## YOUR GOAL
Where the material below has a line containing "Mid-Length Jean Short", start repeating exactly, and keep going through the line containing "Breakdown (4:24)", with no other lines.
╭─ PROVIDED DATA
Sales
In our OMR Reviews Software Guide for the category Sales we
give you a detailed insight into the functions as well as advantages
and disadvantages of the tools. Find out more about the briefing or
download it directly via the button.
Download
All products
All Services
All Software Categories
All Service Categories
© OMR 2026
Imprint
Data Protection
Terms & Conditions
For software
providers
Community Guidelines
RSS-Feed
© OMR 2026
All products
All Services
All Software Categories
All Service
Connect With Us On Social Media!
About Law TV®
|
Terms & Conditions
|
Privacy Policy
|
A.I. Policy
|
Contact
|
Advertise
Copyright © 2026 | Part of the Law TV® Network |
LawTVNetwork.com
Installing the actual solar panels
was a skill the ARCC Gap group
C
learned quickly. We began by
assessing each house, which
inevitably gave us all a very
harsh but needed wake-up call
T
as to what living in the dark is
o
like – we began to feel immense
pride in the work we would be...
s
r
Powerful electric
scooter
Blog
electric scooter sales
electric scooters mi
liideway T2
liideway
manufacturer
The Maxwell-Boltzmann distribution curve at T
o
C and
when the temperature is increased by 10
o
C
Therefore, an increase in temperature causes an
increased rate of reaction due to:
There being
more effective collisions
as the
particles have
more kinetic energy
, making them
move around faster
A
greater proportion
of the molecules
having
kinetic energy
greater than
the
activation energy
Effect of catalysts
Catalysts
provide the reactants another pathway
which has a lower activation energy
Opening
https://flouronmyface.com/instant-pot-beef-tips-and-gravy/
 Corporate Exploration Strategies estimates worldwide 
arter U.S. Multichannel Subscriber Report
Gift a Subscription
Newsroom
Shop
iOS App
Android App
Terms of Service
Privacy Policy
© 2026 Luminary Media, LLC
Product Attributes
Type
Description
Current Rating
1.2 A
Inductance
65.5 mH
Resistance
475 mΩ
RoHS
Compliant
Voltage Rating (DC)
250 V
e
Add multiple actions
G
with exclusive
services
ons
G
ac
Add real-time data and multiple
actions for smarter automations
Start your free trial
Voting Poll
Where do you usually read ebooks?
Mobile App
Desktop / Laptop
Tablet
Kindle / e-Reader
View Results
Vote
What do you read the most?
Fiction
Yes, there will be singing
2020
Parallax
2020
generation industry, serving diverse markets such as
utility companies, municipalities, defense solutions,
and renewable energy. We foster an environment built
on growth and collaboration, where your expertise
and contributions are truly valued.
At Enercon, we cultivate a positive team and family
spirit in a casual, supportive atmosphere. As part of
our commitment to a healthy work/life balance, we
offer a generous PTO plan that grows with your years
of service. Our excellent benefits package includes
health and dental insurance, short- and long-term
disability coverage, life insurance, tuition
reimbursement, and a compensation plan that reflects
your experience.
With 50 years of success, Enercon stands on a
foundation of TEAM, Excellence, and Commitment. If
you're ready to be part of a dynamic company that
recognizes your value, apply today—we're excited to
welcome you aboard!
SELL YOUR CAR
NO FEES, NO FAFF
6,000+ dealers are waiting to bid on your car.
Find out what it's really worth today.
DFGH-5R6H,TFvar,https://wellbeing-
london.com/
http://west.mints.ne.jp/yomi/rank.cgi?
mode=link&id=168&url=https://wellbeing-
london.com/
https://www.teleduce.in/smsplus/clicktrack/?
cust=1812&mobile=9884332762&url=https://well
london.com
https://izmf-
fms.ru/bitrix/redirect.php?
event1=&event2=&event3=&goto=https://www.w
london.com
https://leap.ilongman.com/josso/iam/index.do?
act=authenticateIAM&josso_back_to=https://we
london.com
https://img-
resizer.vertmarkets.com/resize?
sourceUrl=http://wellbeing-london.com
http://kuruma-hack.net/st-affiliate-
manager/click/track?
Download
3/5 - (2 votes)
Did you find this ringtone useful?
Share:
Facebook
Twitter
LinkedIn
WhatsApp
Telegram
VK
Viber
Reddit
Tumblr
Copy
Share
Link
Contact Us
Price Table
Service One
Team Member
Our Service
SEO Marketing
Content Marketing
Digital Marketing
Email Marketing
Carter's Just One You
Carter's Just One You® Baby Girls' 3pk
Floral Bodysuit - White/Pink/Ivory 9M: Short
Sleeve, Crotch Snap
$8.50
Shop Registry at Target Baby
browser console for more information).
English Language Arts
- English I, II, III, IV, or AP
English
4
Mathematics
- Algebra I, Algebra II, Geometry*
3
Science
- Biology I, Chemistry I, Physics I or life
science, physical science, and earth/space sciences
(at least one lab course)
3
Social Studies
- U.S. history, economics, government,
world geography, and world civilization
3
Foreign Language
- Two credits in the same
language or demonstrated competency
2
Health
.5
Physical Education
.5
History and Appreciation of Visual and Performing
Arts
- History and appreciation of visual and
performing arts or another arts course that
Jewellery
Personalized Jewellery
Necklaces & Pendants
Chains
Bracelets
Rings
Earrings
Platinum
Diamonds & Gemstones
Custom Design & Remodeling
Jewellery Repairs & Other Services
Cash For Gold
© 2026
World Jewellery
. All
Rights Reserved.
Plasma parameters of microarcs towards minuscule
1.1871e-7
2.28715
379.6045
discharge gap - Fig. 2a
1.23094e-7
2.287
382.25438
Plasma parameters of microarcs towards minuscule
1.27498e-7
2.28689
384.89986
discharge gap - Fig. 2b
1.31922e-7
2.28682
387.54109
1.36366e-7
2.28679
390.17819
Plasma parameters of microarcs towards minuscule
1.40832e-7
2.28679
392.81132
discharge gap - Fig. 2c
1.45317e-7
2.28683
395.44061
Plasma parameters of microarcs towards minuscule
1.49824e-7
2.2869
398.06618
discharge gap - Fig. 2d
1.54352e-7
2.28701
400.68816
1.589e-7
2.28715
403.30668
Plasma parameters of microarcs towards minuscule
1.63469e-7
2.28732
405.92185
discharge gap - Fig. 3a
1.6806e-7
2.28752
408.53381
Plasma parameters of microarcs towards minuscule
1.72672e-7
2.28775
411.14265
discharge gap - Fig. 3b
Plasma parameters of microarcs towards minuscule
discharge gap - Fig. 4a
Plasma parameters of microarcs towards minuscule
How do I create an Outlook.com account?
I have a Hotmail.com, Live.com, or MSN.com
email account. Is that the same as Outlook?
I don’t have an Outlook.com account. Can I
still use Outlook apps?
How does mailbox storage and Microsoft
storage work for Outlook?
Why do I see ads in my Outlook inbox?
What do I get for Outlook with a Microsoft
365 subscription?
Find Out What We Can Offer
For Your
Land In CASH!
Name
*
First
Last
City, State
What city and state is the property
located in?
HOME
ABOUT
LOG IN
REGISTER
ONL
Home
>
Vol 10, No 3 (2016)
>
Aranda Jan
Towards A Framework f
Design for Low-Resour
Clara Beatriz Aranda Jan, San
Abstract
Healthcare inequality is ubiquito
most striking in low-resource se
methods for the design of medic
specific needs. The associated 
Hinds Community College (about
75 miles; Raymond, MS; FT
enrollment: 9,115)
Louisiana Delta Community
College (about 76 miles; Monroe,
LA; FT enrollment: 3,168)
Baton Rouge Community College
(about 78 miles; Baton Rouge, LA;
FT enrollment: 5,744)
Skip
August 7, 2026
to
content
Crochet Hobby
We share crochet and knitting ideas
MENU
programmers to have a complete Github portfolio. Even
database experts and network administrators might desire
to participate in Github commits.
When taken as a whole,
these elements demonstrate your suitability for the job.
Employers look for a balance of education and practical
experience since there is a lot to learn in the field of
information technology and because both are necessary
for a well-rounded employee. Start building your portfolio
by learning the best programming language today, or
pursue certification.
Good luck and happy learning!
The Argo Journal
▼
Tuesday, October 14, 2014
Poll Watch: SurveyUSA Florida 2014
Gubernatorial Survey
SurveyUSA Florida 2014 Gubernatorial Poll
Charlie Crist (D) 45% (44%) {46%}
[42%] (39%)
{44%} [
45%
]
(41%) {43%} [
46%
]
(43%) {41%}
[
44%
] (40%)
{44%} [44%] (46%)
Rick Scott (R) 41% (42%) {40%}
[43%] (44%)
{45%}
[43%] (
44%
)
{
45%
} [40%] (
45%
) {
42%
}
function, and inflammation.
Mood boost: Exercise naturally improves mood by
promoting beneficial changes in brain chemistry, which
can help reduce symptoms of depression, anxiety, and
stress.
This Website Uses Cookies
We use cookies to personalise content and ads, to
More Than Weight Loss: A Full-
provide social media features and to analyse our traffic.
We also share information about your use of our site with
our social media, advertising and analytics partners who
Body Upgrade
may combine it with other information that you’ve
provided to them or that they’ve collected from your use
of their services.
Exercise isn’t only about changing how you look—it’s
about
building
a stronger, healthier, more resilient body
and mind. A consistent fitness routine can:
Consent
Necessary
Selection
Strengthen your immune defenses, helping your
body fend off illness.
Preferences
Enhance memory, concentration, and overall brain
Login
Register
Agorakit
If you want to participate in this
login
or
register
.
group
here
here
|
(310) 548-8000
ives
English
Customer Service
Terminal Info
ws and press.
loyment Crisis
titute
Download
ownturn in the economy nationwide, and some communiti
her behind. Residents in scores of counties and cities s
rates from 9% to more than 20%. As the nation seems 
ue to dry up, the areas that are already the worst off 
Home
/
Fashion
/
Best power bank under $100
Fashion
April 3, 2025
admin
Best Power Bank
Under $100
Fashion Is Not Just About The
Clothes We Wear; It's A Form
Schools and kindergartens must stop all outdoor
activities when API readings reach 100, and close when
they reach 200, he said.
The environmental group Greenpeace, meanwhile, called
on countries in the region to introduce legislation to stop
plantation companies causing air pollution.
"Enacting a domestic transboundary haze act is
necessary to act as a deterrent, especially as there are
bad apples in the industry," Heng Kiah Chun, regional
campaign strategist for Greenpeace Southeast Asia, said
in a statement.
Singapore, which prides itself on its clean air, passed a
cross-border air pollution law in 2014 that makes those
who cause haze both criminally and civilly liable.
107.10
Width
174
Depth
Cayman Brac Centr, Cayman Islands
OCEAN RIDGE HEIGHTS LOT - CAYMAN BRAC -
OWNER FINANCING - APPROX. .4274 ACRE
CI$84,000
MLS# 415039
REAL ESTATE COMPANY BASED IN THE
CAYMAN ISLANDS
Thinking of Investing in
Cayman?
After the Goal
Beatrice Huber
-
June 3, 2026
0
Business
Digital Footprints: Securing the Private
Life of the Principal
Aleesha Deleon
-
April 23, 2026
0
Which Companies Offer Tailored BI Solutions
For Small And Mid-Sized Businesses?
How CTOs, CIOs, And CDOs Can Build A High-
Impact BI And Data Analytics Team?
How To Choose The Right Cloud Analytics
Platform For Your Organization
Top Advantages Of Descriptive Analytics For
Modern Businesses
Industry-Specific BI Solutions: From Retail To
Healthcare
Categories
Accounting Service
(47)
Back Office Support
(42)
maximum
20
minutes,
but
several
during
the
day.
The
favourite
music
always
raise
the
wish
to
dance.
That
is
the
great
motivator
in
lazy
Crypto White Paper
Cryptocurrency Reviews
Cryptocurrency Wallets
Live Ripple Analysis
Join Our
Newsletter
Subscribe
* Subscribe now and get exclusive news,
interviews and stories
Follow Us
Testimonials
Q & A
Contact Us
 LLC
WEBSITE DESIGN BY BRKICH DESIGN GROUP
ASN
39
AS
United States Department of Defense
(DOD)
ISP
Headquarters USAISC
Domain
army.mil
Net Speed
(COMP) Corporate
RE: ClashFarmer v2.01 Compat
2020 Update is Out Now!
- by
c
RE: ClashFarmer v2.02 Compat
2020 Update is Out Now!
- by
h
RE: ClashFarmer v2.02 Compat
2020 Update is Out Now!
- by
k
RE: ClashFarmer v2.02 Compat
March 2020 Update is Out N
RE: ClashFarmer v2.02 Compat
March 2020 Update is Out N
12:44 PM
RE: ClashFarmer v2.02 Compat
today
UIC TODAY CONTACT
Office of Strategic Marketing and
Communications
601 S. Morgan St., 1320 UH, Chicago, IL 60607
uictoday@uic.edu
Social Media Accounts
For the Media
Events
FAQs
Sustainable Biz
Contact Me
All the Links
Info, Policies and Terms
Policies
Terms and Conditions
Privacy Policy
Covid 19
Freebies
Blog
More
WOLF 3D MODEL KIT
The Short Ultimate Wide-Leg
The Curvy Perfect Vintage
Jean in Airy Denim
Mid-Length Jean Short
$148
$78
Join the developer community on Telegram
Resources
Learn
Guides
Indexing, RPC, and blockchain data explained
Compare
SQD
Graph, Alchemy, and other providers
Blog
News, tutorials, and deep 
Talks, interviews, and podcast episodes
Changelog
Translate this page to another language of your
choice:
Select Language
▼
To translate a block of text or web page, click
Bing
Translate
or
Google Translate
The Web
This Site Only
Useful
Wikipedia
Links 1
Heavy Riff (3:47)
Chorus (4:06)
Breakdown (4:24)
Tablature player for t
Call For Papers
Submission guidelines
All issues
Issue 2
╰─
## ANSWER SECTION
Mid-Length Jean Short
$148
$78
Join the developer community on Telegram
Resources
Learn
Guides
Indexing, RPC, and blockchain data explained
Compare
SQD
Graph, Alchemy, and other providers
Blog
News, tutorials, and deep 
Talks, interviews, and podcast episodes
Changelog
Translate this page to another language of your
choice:
Select Language
▼
To translate a block of text or web page, click
Bing
Translate
or
Google Translate
The Web
This Site Only
Useful
Wikipedia
Links 1
Heavy Riff (3:47)
Chorus (4:06)
Breakdown (4:24)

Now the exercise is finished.